Improved Documentation

  • #8079: Added a note to clarify best practice for resetting all slots after form deactivation.

Miscellaneous internal changes

[2.6.1] - 2021-05-11

Bugfixes

  • #7908: Made SchemaError message available to validator so that the reason why reason schema validation fails during rasa data validate is displayed when response text value is null. Added warning message when deprecated MappingPolicy format is used in the domain.

  • #8623: When there are multiple entities in a user message, they will get sorted when creating a representation of the current dialogue state.

    Previously, the ordering was random, leading to inconsistent state representations. This would sometimes lead to memoization policies failing to recall a memorised action.

[2.6.0] - 2021-05-06

Deprecations and Removals

  • #261: In forms, the keyword required_slots should always precede the definition of slot mappings and the lack of it is deprecated. Please see the migration guide for more information.
  • #8428: rasa.data.get_test_directory, rasa.data.get_core_nlu_directories, and rasa.shared.nlu.training_data.training_data.TrainingData::get_core_nlu_directories are deprecated and will be removed in Rasa Open Source 3.0.0.
  • #8498: Update the minimum compatible model version to "2.6.0". This means all models trained with an earlier version will have to be retrained.

Features

  • #8103: Feature enhancement enabling JWT authentication for the Socket.IO channel. Users can define jwt_key and jwt_method as parameters in their credentials file for authentication.

  • #8180: Allows a Rasa bot to be connected to a Twilio Voice channel. More details in the Twilio Voice docs

  • #8532: Conditional response variations are supported in the domain.yml without requiring users to write custom actions code.

    A condition can be a list of slot-value mapping constraints.

Improvements

  • #261: Added an optional ignored_intents parameter in forms.

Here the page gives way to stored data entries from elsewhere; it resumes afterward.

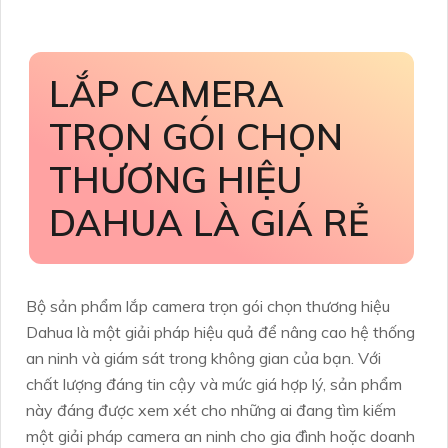
LẮP CAMERA
TRỌN GÓI CHỌN
THƯƠNG HIỆU
DAHUA LÀ GIÁ RẺ
Bộ sản phẩm lắp camera trọn gói chọn thương hiệu
Dahua là một giải pháp hiệu quả để nâng cao hệ thống
an ninh và giám sát trong không gian của bạn. Với
chất lượng đáng tin cậy và mức giá hợp lý, sản phẩm
này đáng được xem xét cho những ai đang tìm kiếm
một giải pháp camera an ninh cho gia đình hoặc doanh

    • To use it, add the ignored_intents parameter in your domain.yml file after the forms name and provide a list of intents to ignore. Please see Forms for more information.
    • This can be used in case the user never wants to fill any slots of a form with the specified intent, e.g. chitchat.
  • #5786: Add function to carry max_history to featurizer

  • #7589: Improved the machine learning models' codebase by factoring out shared feature-processing logic into three custom layer classes:

    • ConcatenateSparseDenseFeatures combines multiple sparse and dense feature tensors into one.
    • RasaFeatureCombiningLayer additionally combines sequence-level and sentence-level features.
    • RasaSequenceLayer is used for attributes with sequence-level features; it additionally embeds the combined features with a transformer and facilitates masked language modeling.
  • #7685: Added the following usability improvements with respect to entities getting extracted multiple times:

    • Added warnings for competing entity extractors at training time and for overlapping entities at inference time
    • Improved docs to help users handle overlapping entity problems.
  • #7999: Replace weight_sparsity with connection_density in all transformer-based models and add guarantees about internal layers.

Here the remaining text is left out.